(Bloomberg) -- A year ago, India had Asia’s fastest growth and inflation. Then Prime Minister Narendra Modi took away most of its money and both indicators slowed, bolstering expectations the central bank will cut borrowing costs for a final time this cycle as pressure mounts for a stimulus.
The Reserve Bank of India’s six-member monetary policy committee will lower the repurchase rate to 6 percent from 6.25 percent, according to 40 of 56 economists in a Bloomberg survey before Wednesday’s announcement. The rest see no change. The reduction would bring the benchmark rate to the lowest since 2010 and mark a U-turn from just six months ago, when Governor Urjit Patel jettisoned an accommodative bias for a neutral policy setting.

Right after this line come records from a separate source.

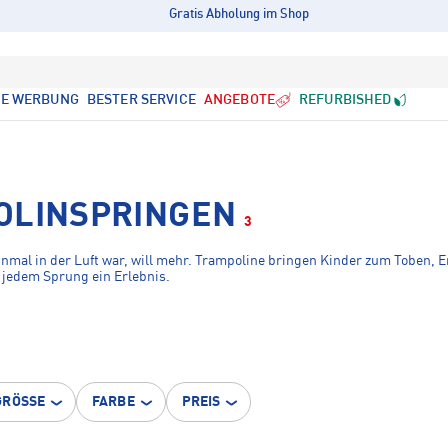
Gratis Abholung im Shop
LE WERBUNG
BESTER SERVICE
ANGEBOTE
REFURBISHED
OLINSPRINGEN
3
inmal in der Luft war, will mehr. Trampoline bringen Kinder zum Toben
s jedem Sprung ein Erlebnis.
GRÖSSE
FARBE
PREIS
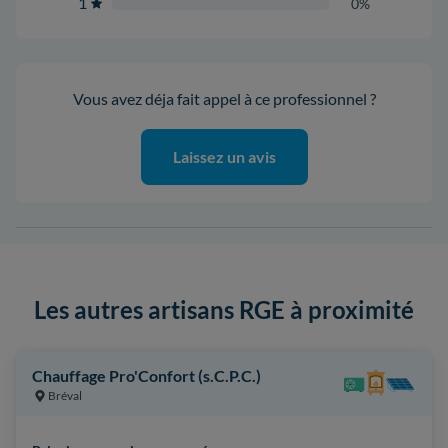
1
0%
Vous avez déja fait appel à ce professionnel ?
Laissez un avis
Les autres artisans RGE à proximité
Chauffage Pro'Confort (s.C.P.C.)
Bréval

Consensus has built for a cut because it’s seen as Patel’s last chance through 2018 to spur the economy before the U.S. Federal Reserve reduces its balance sheet, forcing emerging markets to keep pace. India’s record-low inflation is also flattered by last year’s prices and low global food costs, which are expected to reverse in coming months.
“Given that the inflation reading has further surprised with a sub-2 percent print, we find some room for RBI to be accommodative," said Madhavi Arora, an economist at Kotak Mahindra Bank Ltd. in Mumbai, who predicts a reduction on Wednesday. "However, we reckon that the room for further monetary accommodation remains limited."
Consumer prices rose 1.5 percent in June, below the RBI’s April-September forecast range of 2 percent to 3.5 percent. It will end 2017 around the medium-term target of 4 percent, according to the median estimate in a Bloomberg survey. Economists also reduced their growth projections for the previous quarter as loan-growth hovers near a record low and job losses mount after Modi last year surprisingly scrapped 86 percent of currency in circulation.
Earlier this month, Modi’s top economic adviser Arvind Subramanian said India was undergoing a "paradigm shift" in prices and called upon policy makers to reflect "very, very, carefully" upon June’s unprecedented inflation and soft industrial output. There were also signs of dissent within the MPC, with one member breaking ranks for the first time to urge a sharp 50 basis point cut.
The country’s largest lender, State Bank of India, reduced deposit rates on Monday for most of its customers citing a slowdown in inflation and consequent rise in inflation-adjusted funding costs. It said it took the step to avoid raising costs for borrowers.
Baking in a Cut
Besides angering the government, a hold on rates this week would risk roiling the stock and bond markets that have pretty much baked in a 25 basis point reduction. The benchmark 10-year government bond yield has fallen to 6.45 percent this month from 6.51 percent -- best performance in Asia -- while India’s main stock index has risen nearly 4.5 percent during the same period.
However, a cut in interest rates by the RBI could pressure the rupee that has strengthened some 6 percent this year by offering investors who borrow in dollars the highest carry returns in Asia.
Tuuli McCully, Singapore-based head of Asia-Pacific Economics at Bank of Nova Scotia, says majority of the MPC is committed to an inflation-targeting monetary framework and are strong advocates of central bank independence.
“Therefore, they will likely see through temporary dips in headline inflation and instead focus on core inflation that has not eased in tandem with the headline rate," McCully said. "They are also likely to refrain from voting according to the government’s preference of looser monetary policy."
What deepens the quandry is that while the markets are betting on a cut, Patel’s team has been mopping up excess funds in the banking system, effectively tightening policy to ensure it doesn’t fuel inflation.
The RBI withdrew 200 billion rupees on July 6 and July 20 through open-market operations and announced more for August. It has also been using regular tools to drain funds and move to neutral liquidity from a surplus.
“The RBI should cut rates by at least 50 basis points if they want to help genuine borrowers but the probability of that happening has significantly reduced," said Rupa Rege Nitsure, chief economist at L&T Finance Holdings Ltd.
"If they cut rates after this, as a monetary economist, it does not make any sense to me. As things stand, the RBI’s reasons for maintaining their neutral stance remain unchanged."